The novel the film was supposedly based on by Frederick William Wallace is one of my favorites, an excellent gritty sea story of a selfish, egotistical young man who finds redemption. It was way before its time in many of its themes.

The 1927 film adaptation barely resembles the original story except in the most minimal bits of information: character names, he goes to sea, there's a fallen woman (who in the novel is actually the hometown girl he wanted to marry)....and it has some bits about hypocrisy oozing all around him.

Just about everything else in the film story was created to serve as the typical formulaic moral tale. They changed the story to barely anything recognizable in order not to shock or offend, or it was the only way to get it passed by the film obscenity commission.

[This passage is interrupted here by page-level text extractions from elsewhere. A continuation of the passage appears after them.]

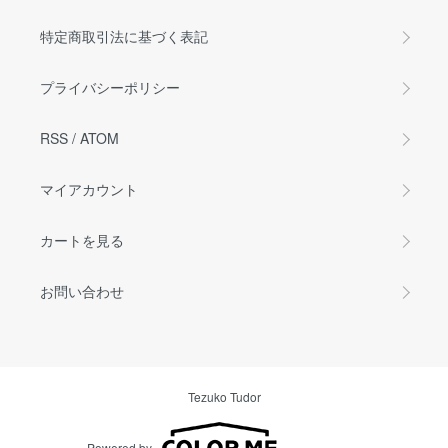
特定商取引法に基づく表記
プライバシーポリシー
RSS
/
ATOM
マイアカウント
カートを見る
お問い合わせ
Tezuko Tudor
Powered by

Anson's book character has a very well written powerful character arc. He's one selfish, cynical, egotistical, pleasure seeking SOB for two thirds or more of the novel. He uses the excuse of seeing all hypocrisy around him to actually behave badly. There's the big difference between film and novel.

Anson form the novel is in desperate need to be taught a life lesson in values, and he gets it, and that's where the power of the original story lies.

In the film he's begins as a nice, decent fellow with nothing new to learn about himself and others and by the films end, he's no different. He's still a nice guy who went through some rough times...but he's the same.

I never expected a novel like this to be so...graphic and powerful.

Where in the novel, he's so arrogant and selfish you can't help but have a hard time liking him, but it's a page turner. Then, in the last third of the book, he grows to be a lot more likable.

The novel would today make for a very good, gritty sea film. It could deal more honestly with some of the mature themes the novel explores.

The 1927 film has some wonderful sea cinematography of those wonderful old sailing vessels, but beyond that it was a great disappointment.

If you read the book, you'll know why.